Cells were inoculated subcutaneously into the flanks of female CB17 ICR severe combined immunodeficient (SCID) mice. When mean tumor size reached desired volume,the mice were divided into groups of 7 to 9 mice with the same mean tumor size and dosed intravenously via the tail vein with ADCs or antibodies. Rituximab was dosed at 30 mg/kg intraperitoneally (i.p.). Polatuzumab vedotin was administered as a single injection at 12 mg/kg.

Cells were inoculated subcutaneously into the flanks of female CB17 ICR severe combined immunodeficient (SCID) mice. When mean tumor size reached desired volume,the mice were divided into groups of 7 to 9 mice with the same mean tumor size and dosed intravenously via the tail vein with ADCs or antibodies. Rituximab was dosed at 30 mg/kg intraperitoneally (i.p.). Polatuzumab vedotin was administered as a single injection at 1.5 mg/kg.

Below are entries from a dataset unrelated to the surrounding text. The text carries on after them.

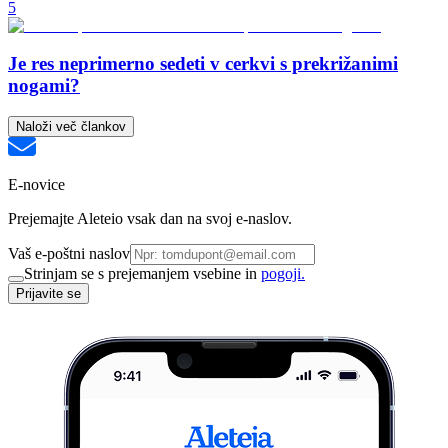
5
Je res neprimerno sedeti v cerkvi s prekrižanimi
nogami?
Naloži več člankov
E-novice
Prejemajte Aleteio vsak dan na svoj e-naslov.
Vaš e-poštni naslov
Strinjam se s prejemanjem vsebine in
pogoji.
Prijavite se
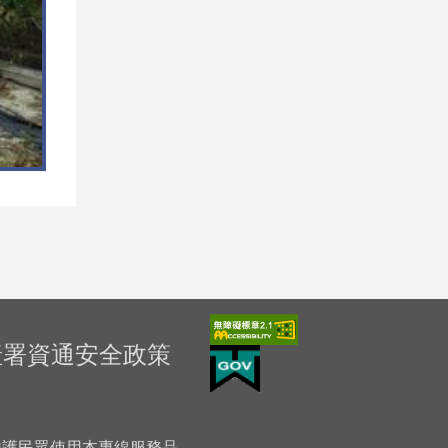
產署資通安全政策
「為維護民眾使用本專線服務品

Cells were inoculated subcutaneously into the flanks of female CB17 ICR severe combined immunodeficient (SCID) mice. When mean tumor size reached desired volume,the mice were divided into groups of 7 to 9 mice with the same mean tumor size and dosed intravenously via the tail vein with ADCs or antibodies. Rituximab was dosed at 30 mg/kg intraperitoneally (i.p.). Polatuzumab vedotin was administered as a single injection at 16 mg/kg.

Cells were inoculated subcutaneously into the flanks of female CB17 ICR severe combined immunodeficient (SCID) mice. When mean tumor size reached desired volume,the mice were divided into groups of 7 to 9 mice with the same mean tumor size and dosed intravenously via the tail vein with ADCs or antibodies. Rituximab was dosed at 30 mg/kg intraperitoneally (i.p.). Polatuzumab vedotin was administered as a single injection at 2 mg/kg.

Cells were inoculated subcutaneously into the flanks of female CB17 ICR severe combined immunodeficient (SCID) mice. When mean tumor size reached desired volume,the mice were divided into groups of 7 to 9 mice with the same mean tumor size and dosed intravenously via the tail vein with ADCs or antibodies. Rituximab was dosed at 30 mg/kg intraperitoneally (i.p.). Polatuzumab vedotin was administered as a single injection at 4 mg/kg.